La muerte de Alirio enluta no sólo a los caroreños y a los venezolanos, sino también a los habitantes del mundo de la cultura, en particular de la música y de la guitarra clásica que ejecutó magistralmente, para deleite de quienes le oyeron desde su pequeño terruño –La Candelaria, zona rural de Carora- hasta los más importantes teatros del universo.
Muy pocos lo vieron transitar, desde muy niño, por una ruta cargada de obstáculos que tenía que vencer para poder alcanzar los más importantes escenarios del arte guitarrístico, impulsado por una pasión irrefrenable por la música y la orientación de dos grandes maestros de la cultura caroreña, Cecilio (Chío) Zubillaga Perera y José (Ché) Herrera Oropeza. Conocí La Candelaria, el villorrio donde nació Alirio, su soledad y su aislamiento del mundo moderno donde se producían cambios y avances científicos, tecnológicos y culturales sin que los candelarenses pudieran percibirlos, menos asimilarlos e incorporarlos a su posible evolución –escribí en la presentación de un libro sobre su vida y la de Rodrigo Riera.
Todo allí permanece estancado, la emigración de sus jóvenes compelidos por las carencias materiales para la subsistencia, no la detiene ni la armonía del canto de los pájaros, ni el esfuerzo de los mayores que se arraigan a la tierra, abrazados a una guitarra o un cuatro para sucumbir con el tiempo a la morada final, dejando en el camino una estela de sonidos.
Me imaginé a Alirio, un niño inocente atrapado en un pequeño mundo de soledades, tristeza y melodías quejumbrosas, tratando de ocultar los deseos de viajar a otras realidades. Ese panorama humano y social yo lo había visto muy cerca de La Candelaria, en otro villorrio llamado San Francisco, cuando todavía era un niño y supe que ya Alirio había ingresado a la Escuela Superior de Música José Ángel Lamas, y sin embargo todo me parecía normal, rutinario, hasta que ya adolescente me enteré que Alí Lameda, poeta, y Gustavo Leal y Carlos Sisirucá, médicos, famosos ambos, también habían emigrado de La Otra Banda.
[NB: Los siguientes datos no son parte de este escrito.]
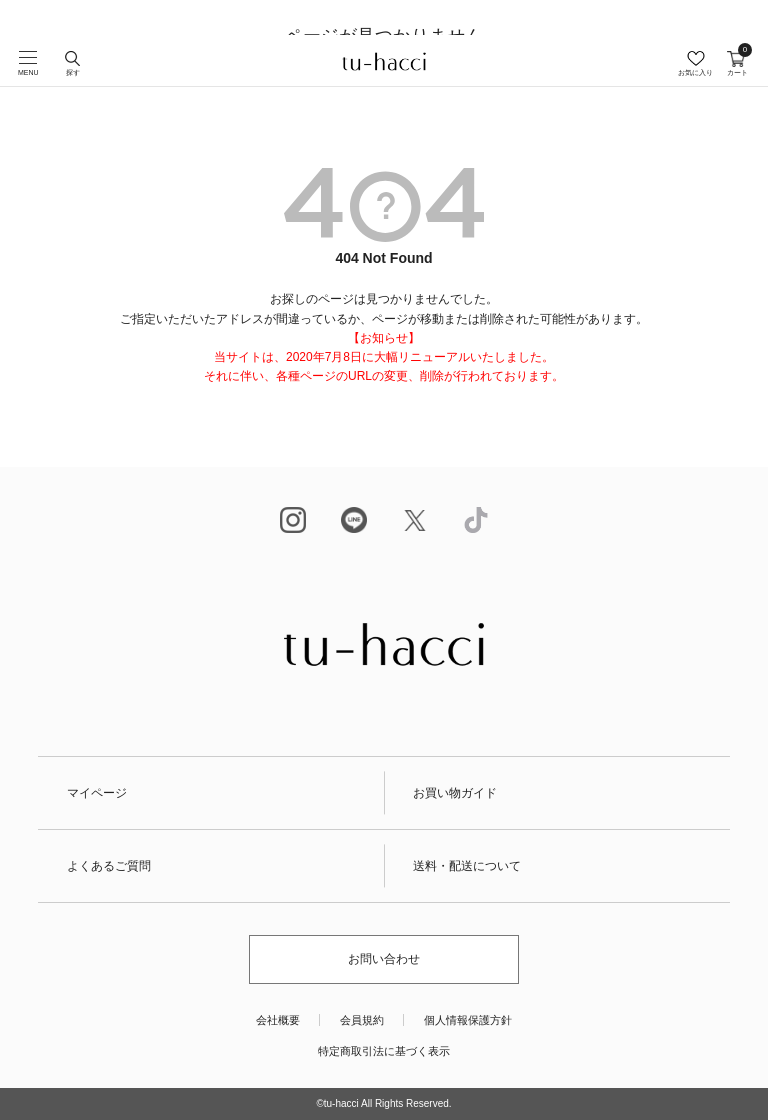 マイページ (97, 793)
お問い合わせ (384, 959)
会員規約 (362, 1020)
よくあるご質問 (109, 866)
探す (73, 72)
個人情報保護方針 (468, 1020)
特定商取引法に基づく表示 (384, 1051)
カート (737, 63)
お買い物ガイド (455, 793)
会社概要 (278, 1020)
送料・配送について (467, 866)
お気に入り (695, 72)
Lo que no podía saber en ese entonces, hasta que los conocí en Caracas, era que con ellos también habían emigrado cerebros privilegiados, muchos de los cuales percibí en la escuela primaria, pero que al no poder romper el cerco que la pobreza le tiende a la mayoría de los niños campesinos, como a Lorenzo Barquero el personaje de Rómulo Gallegos, se los tragó la llanura. Conocedor de esa realidad, cuando Alirio Díaz trajo a mi apartamento en Caracas a Alí Lameda, recién salido de un campo de concentración en Corea del Norte, donde estuvo durante de 7 años sometido al secuestro y la tortura, después de leer La Otra Banda, mi primera novela en la que aparece una familia Lameda que emigra de San Francisco, y la biografía de Chío Zubillaga Caroreño Universal, gran maestro de los dos, fue cuando percibí el genio de ambos emigrantes de La Otra Banda.
Alirio tocó en su guitarra arreglos suyos, composiciones de Rodrigo Riera y de otros grandes compositores del Repertorio Universal de la Guitarra Clásica. Luego, para sorpresa de todos, tocó cuatro, y finalmente acompañó a mi hija Valentina a tocar en el piano. Alí recitó algunos de sus poemas, me regaló El Corazón de Venezuela y nos habló de lo humano y lo divino que le había acontecido en la vida. A la hora de la despedida les comuniqué que yo escribiría sobre la vida de ambos si, 10 años menor que ellos, los sobrevivía. Alí, con la voz tronante de su maestro Chío Zubillaga me dijo: «Seguro que nos sobrevivirás, aunque Alirio será inmortal».